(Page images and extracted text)
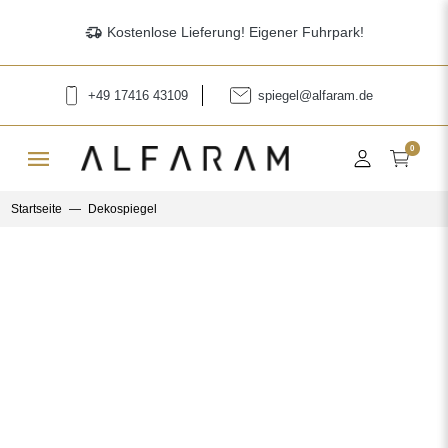
delivery_truck_speed
Kostenlose Lieferung! Eigener Fuhrpark!
+49 17416 43109
spiegel@alfaram.de
menu
0
Startseite
Dekospiegel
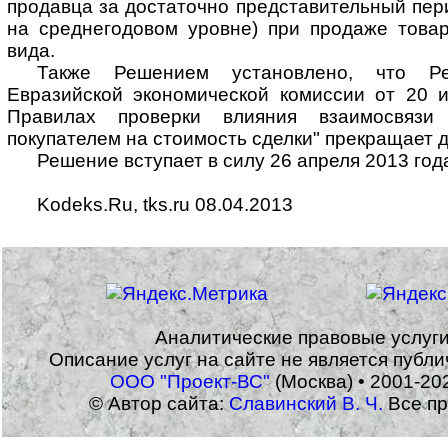
продавца за достаточно представительный пер
на среднегодовом уровне) при продаже товар
вида.
Также Решением установлено, что Ре
Евразийской экономической комиссии от 20 
Правилах проверки влияния взаимосвяз
покупателем на стоимость сделки" прекращает 
Решение вступает в силу 26 апреля 2013 год
Kodeks.Ru, tks.ru 08.04.2013
Аналитические правовые услуг
Описание услуг на сайте не является публ
ООО "Проект-ВС"
(Москва) • 2001-20
© Автор сайта:
Славинский В. Ч.
Все пр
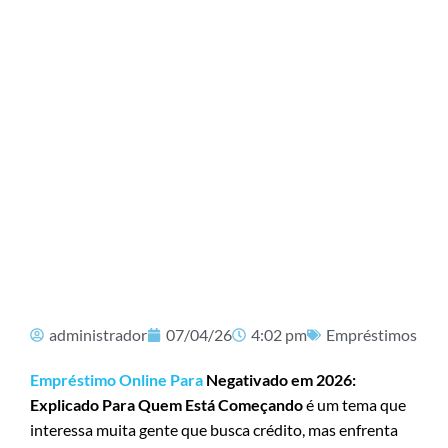
administrador
07/04/26
4:02 pm
Empréstimos
Empréstimo Online Para
Negativado em 2026:
Explicado Para Quem Está Começando
é um tema que
interessa muita gente que busca crédito, mas enfrenta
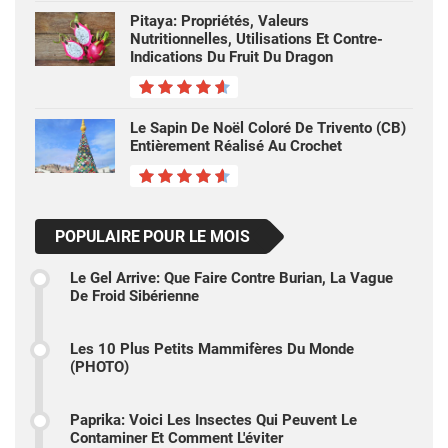
Pitaya: Propriétés, Valeurs
Nutritionnelles, Utilisations Et Contre-
Indications Du Fruit Du Dragon
Le Sapin De Noël Coloré De Trivento (CB)
Entièrement Réalisé Au Crochet
POPULAIRE POUR LE MOIS
Le Gel Arrive: Que Faire Contre Burian, La Vague
De Froid Sibérienne
Les 10 Plus Petits Mammifères Du Monde
(PHOTO)
Paprika: Voici Les Insectes Qui Peuvent Le
Contaminer Et Comment L'éviter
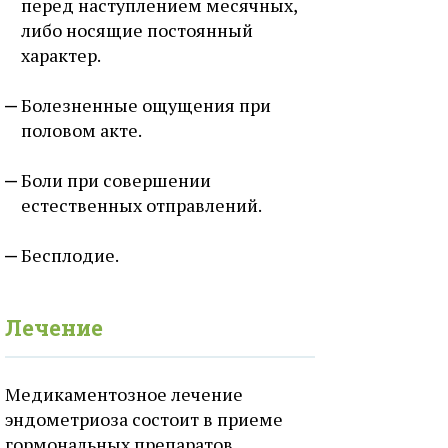
перед наступлением месячных,
либо носящие постоянный
характер.
Болезненные ощущения при
половом акте.
Боли при совершении
естественных отправлений.
Бесплодие.
Лечение
Медикаментозное лечение
эндометриоза состоит в приеме
гормональных препаратов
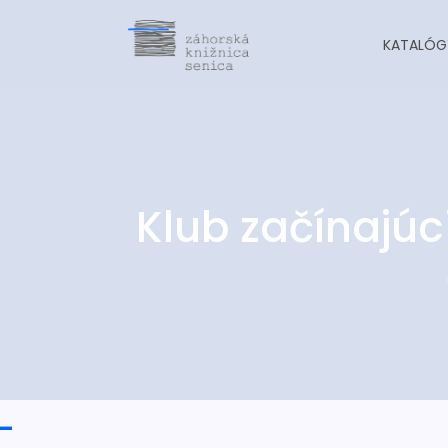
KATALÓG
Klub začínajú
-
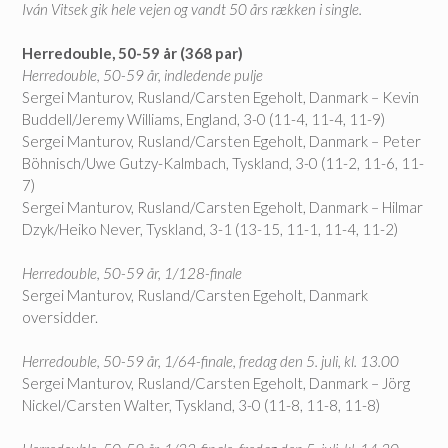
Iván Vitsek gik hele vejen og vandt 50 års rækken i single.
Herredouble, 50-59 år (368 par)
Herredouble, 50-59 år, indledende pulje
Sergei Manturov, Rusland/Carsten Egeholt, Danmark – Kevin
Buddell/Jeremy Williams, England, 3-0 (11-4, 11-4, 11-9)
Sergei Manturov, Rusland/Carsten Egeholt, Danmark – Peter
Böhnisch/Uwe Gutzy-Kalmbach, Tyskland, 3-0 (11-2, 11-6, 11-
7)
Sergei Manturov, Rusland/Carsten Egeholt, Danmark – Hilmar
Dzyk/Heiko Never, Tyskland, 3-1 (13-15, 11-1, 11-4, 11-2)
Herredouble, 50-59 år, 1/128-finale
Sergei Manturov, Rusland/Carsten Egeholt, Danmark
oversidder.
Herredouble, 50-59 år, 1/64-finale, fredag den 5. juli, kl. 13.00
Sergei Manturov, Rusland/Carsten Egeholt, Danmark – Jörg
Nickel/Carsten Walter, Tyskland, 3-0 (11-8, 11-8, 11-8)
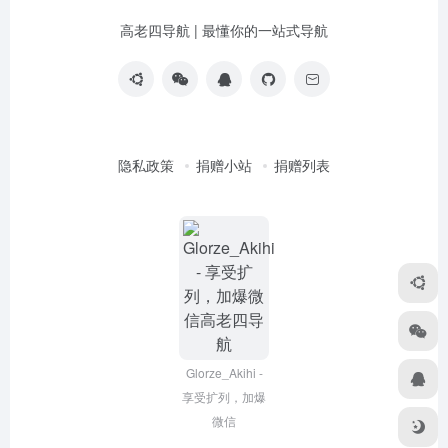
高老四导航 | 最懂你的一站式导航
隐私政策
捐赠小站
捐赠列表
Glorze_Akihi -
享受扩列，加爆
微信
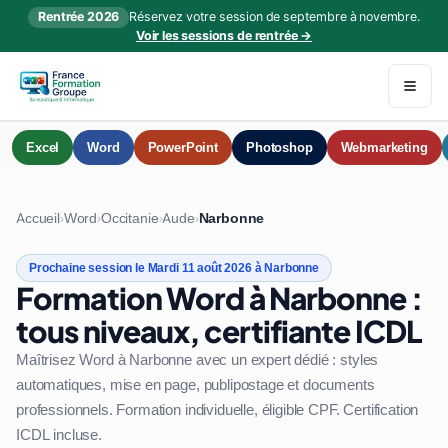
Rentrée 2026
Réservez votre session de septembre à novembre.
Voir les sessions de rentrée →
Excel
Word
PowerPoint
Photoshop
Webmarketing
Accueil
Word
Occitanie
Aude
Narbonne
›
›
›
›
Prochaine session le Mardi 11 août 2026 à Narbonne
Formation Word à Narbonne :
tous niveaux, certifiante ICDL
Maîtrisez Word à Narbonne avec un expert dédié : styles
automatiques, mise en page, publipostage et documents
professionnels. Formation individuelle, éligible CPF. Certification
ICDL incluse.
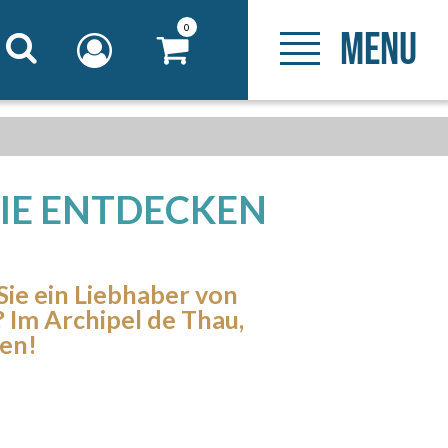
0
MENU
LIE ENTDECKEN
Sie ein Liebhaber von
? Im Archipel de Thau,
hen!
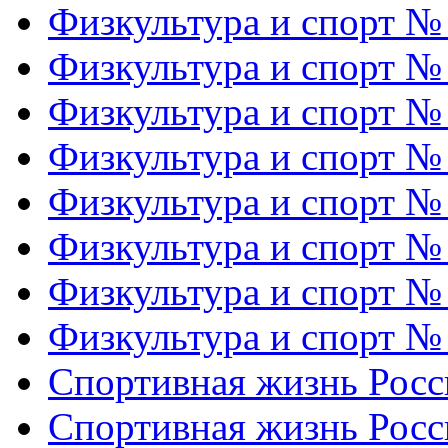
Физкультура и спорт №
Физкультура и спорт №
Физкультура и спорт №
Физкультура и спорт №
Физкультура и спорт №
Физкультура и спорт №
Физкультура и спорт №
Физкультура и спорт №
Спортивная жизнь Росс
Спортивная жизнь Росс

(Description of the task) Beginning at the line above that contains "Sergei Manturov, Rusland/Carsten Egeholt, Danmark – Kevin", return each line exactly through the line that contains "Sergei Manturov, Rusland/Carsten Egeholt, Danmark – Hilmar", and no others.

(Output of the task)
Sergei Manturov, Rusland/Carsten Egeholt, Danmark – Kevin
Buddell/Jeremy Williams, England, 3-0 (11-4, 11-4, 11-9)
Sergei Manturov, Rusland/Carsten Egeholt, Danmark – Peter
Böhnisch/Uwe Gutzy-Kalmbach, Tyskland, 3-0 (11-2, 11-6, 11-
7)
Sergei Manturov, Rusland/Carsten Egeholt, Danmark – Hilmar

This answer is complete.